Mouley Hassan arrive à notre rencontre, digne et lent, afin de satisfaire à l’hospitalité, sans toutefois marquer un empressement qu’il ne témoigne à personne. Sa haute stature s’enveloppe d’admirables mousselines, sous lesquelles joue le rose vif du caftan. Sa barbe, aussi blanche que ses lainages, encadre son visage majestueux. Négligemment il manœuvre un chasse-mouches, fait de souples crins réunis en une poignée de cuir.

Il goûte nos compliments avec une complaisance hautaine, célèbre lui-même l’excellence et la fécondité de ce jardin que nul n’égale, tout en affirmant qu’il en possède bien d’autres, plus merveilleux encore.

On accède au pavillon par quelques degrés de mosaïques, raffinement inattendu en ce champêtre décor, aussi bien que le tout petit paysage apprêté devant la salle, et qui borne la vue: un berceau de jasmin jaune protégeant une vasque... L’eau qui monte vers les feuillages, et s’égoutte dans un bassin précieux...

Jet d’eau! Contentement de l’esprit, amusé par ses caprices... Repos des yeux qui ne se lassent pas de sa fraîcheur, après la fatigue ardente et poussiéreuse de la route... Miracle de l’eau, venue de la montagne, pour sourdre en ce marbre poli, et retomber en mille gouttelettes... Symbole de jouissance parfaite, aux brûlants pays de l’Islam.

—Ce pavillon fut construit, dit le Chérif, par le sultan Mouley Abd er Rahman, pour sa favorite, une Circassienne de grande beauté, dont il eut ma mère, Lella Aïcha Mbarka. Ses ancêtres et lui-même recevaient, des ambassadeurs, certaines choses d’Europe qu’il se plut à y réunir.

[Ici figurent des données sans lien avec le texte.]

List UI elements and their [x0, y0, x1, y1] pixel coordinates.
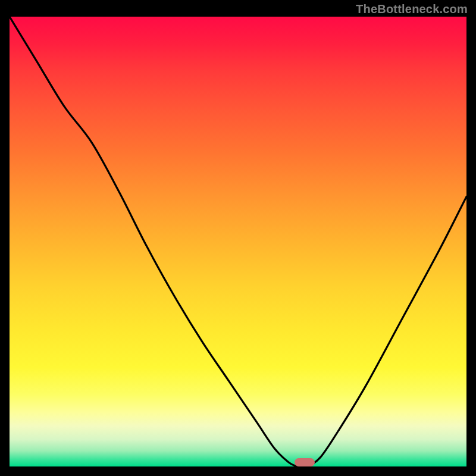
- optimal-marker: [295, 458, 315, 466]
- plot-area: [10, 17, 466, 466]
- chart-frame: TheBottleneck.com: [0, 0, 476, 476]
- attribution-text: TheBottleneck.com: [356, 2, 468, 16]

Rien n’y fut changé depuis lors.

Fascinés par le jet d’eau et son décor charmant, nous n’avions pas regardé la salle.

Où sommes-nous?... en quel pays et en quel temps?... A part les sofas, tous ces meubles nous sont familiers. Nous les avons connus chez les très vieilles gens de notre enfance et dans les musées, car ils sont touchants, admirables ou ridicules... Les retrouver ici!... dans une casbah du Maroc, non point comme des objets de curiosité, mais ornant une pièce vivante, où l’on vient rêver, boire du thé, dormir!...

Des horloges Empire s’alignent le long d’un mur; un petit guéridon supporte un service de Saxe dépareillé; un vieux secrétaire enroule symétriquement les veines de ses admirables bois aux tons chauds. Les étagères soutiennent des vases vieillots, des fleurs sous globe; une potiche de Sèvres, laide et bleue; des coupes en argent, ornées de guirlandes.

En face des horloges, deux fauteuils Louis XVI sont adossés à la muraille. Ils attendent... Qui?... des marquis, des ambassadeurs?... Les Marocains n’ont point coutume de s’asseoir, ils préfèrent les sofas où s’accroupir.

Ces pauvres fauteuils, inutiles, servirent peut-être à des mariées, aux jours de leurs noces... Personne, à présent, n’oserait s’y poser, ils ont l’air trop vieux, trop fragiles. Leurs soies, presque décolorées, se fendent en maintes déchirures, leurs ors sont ternis, et leurs bois vermoulus.